Random String Generator Preguntas Frecuentes
Generate random alphanumeric strings
¿Cuál es la diferencia entre cadenas aleatorias criptográficamente seguras y estándar?
Las cadenas aleatorias criptográficamente seguras usan generadores de números aleatorios criptográficamente seguros (CSPRNG) como crypto.getRandomValues() o secrets de Python—estos son impredecibles incluso para atacantes. Las cadenas aleatorias estándar usan PRNG como Math.random() que son predecibles y nunca deben usarse para seguridad. Siempre usa CSPRNG para tokens, claves, contraseñas o cualquier cosa relacionada con seguridad.
¿Qué longitud de cadena necesito para seguridad?
Apunta a: tokens de sesión 128-256 bits (22-43 caracteres base64), claves API 256+ bits (43+ caracteres base64), tokens de verificación 64-128 bits con vencimiento, contraseñas 12+ caracteres con complejidad. Mayor entropía = mayor seguridad, pero usabilidad sufre con cadenas excesivamente largas. Equilibra seguridad con casos de uso prácticos y implementa vencimiento/limitación de velocidad para entropía menor.
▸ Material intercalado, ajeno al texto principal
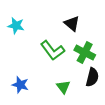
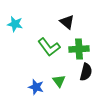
green cross: (85, 52) -> (79, 49), turned -30
blue star: (20, 85) -> (36, 87), moved

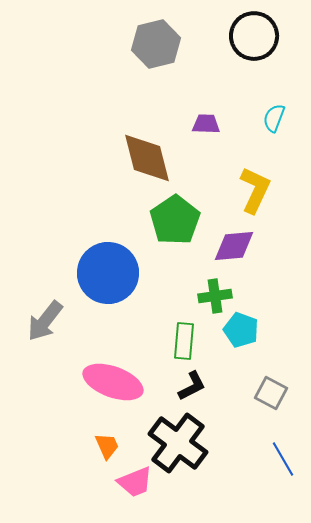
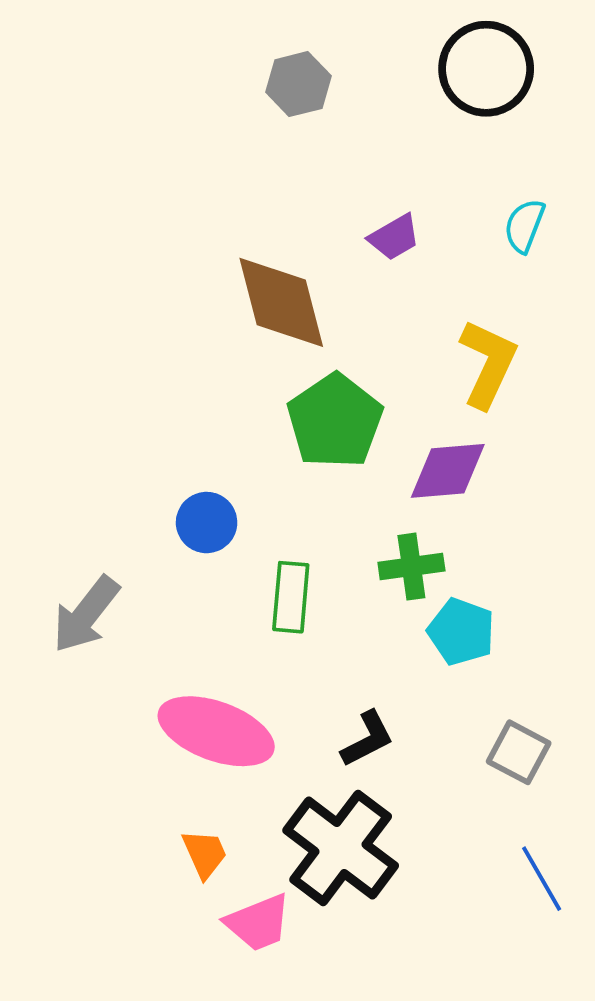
gray hexagon: (156, 44) -> (298, 84), size x0.7
purple trapezoid: (206, 124) -> (394, 237), turned 148
blue circle: (108, 273) -> (207, 523), size x0.5
green rectangle: (184, 341) -> (291, 597), moved

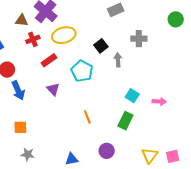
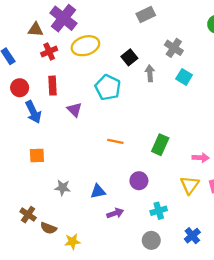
gray cross: (139, 39) -> (174, 48), turned 35
red rectangle: (49, 60) -> (53, 86), moved, turned -56
cyan square: (132, 96) -> (184, 77), moved
pink arrow: (159, 101) -> (201, 158), moved
orange line: (87, 117) -> (115, 141), turned -56
gray star: (28, 154) -> (63, 188), moved

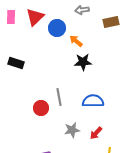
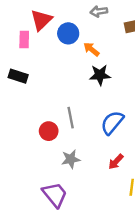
pink rectangle: (11, 17) -> (24, 40), moved
blue semicircle: (93, 101) -> (112, 123), turned -50
gray star: (72, 130) -> (71, 159), moved

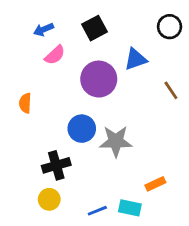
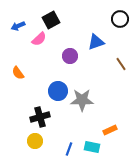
black square: (94, 28) -> (51, 20), moved
blue arrow: (44, 29) -> (18, 26), moved
purple circle: (99, 79) -> (70, 56), size x0.6
orange semicircle: (25, 103) -> (18, 73), turned -40
blue line: (97, 211) -> (69, 149), turned -48

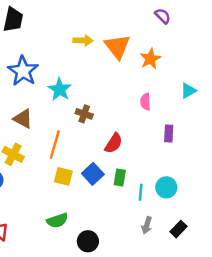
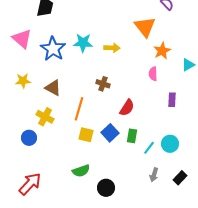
yellow arrow: (83, 40) -> (112, 48), moved
orange triangle: (117, 47) -> (145, 27), moved
orange star: (150, 59) -> (162, 51), moved
cyan star: (60, 89) -> (83, 43), moved, turned -30
cyan line: (141, 192) -> (149, 148), turned 32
¿Debo usar base64, hex o alfanumérico?
Base64 es más compacto (6 bits/carácter) pero incluye +/= que pueden causar problemas en URL—usa base64 URL-safe (-_ en lugar de +/). Hex es universal (4 bits/carácter) pero más largo. Alfanumérico equilibra compacidad con legibilidad (5.95 bits/carácter) y funciona en todas partes. Para tokens en URLs: base64 URL-safe. Para visualización: alfanumérico. Para representación de hashes: hex.
¿Cómo genero cadenas aleatorias seguras en JavaScript?
Usa crypto.getRandomValues() con conversión apropiada. Para base64: btoa(String.fromCharCode(...crypto.getRandomValues(new Uint8Array(32)))). Para hex: Array.from(crypto.getRandomValues(new Uint8Array(16))).map(b => b.toString(16).padStart(2, '0')).join(''). Para alfanumérico, genera bytes aleatorios y mapea a conjunto de caracteres. Nunca uses Math.random() para seguridad.
¿Qué son los caracteres confundibles y debo evitarlos?
Los caracteres confundibles lucen similares: 0/O (cero/O mayúscula), 1/l/I (uno/L minúscula/I mayúscula), 2/Z, 5/S, 8/B. Para códigos que los usuarios escriben manualmente (códigos de verificación, PINs), exclúyelos para reducir errores de transcripción. Para tokens auto-copiados o manejados por máquina, la inclusión está bien ya que maximiza entropía. El compromiso depende de si los humanos escribirán la cadena.
¿Con qué frecuencia debo rotar claves API y tokens?
Los tokens de sesión: rotar/vencer después de inactividad (30 minutos) o duración máxima (24 horas). Los tokens de restablecimiento de contraseña: vencer después de 15-60 minutos. Las claves API: rotar cada 90 días o inmediatamente si se sospecha compromiso. Implementa capacidad de rotación sin tiempo de inactividad (permitir múltiples claves activas temporalmente). Los vencimientos regulares limitan daño de fuga de token.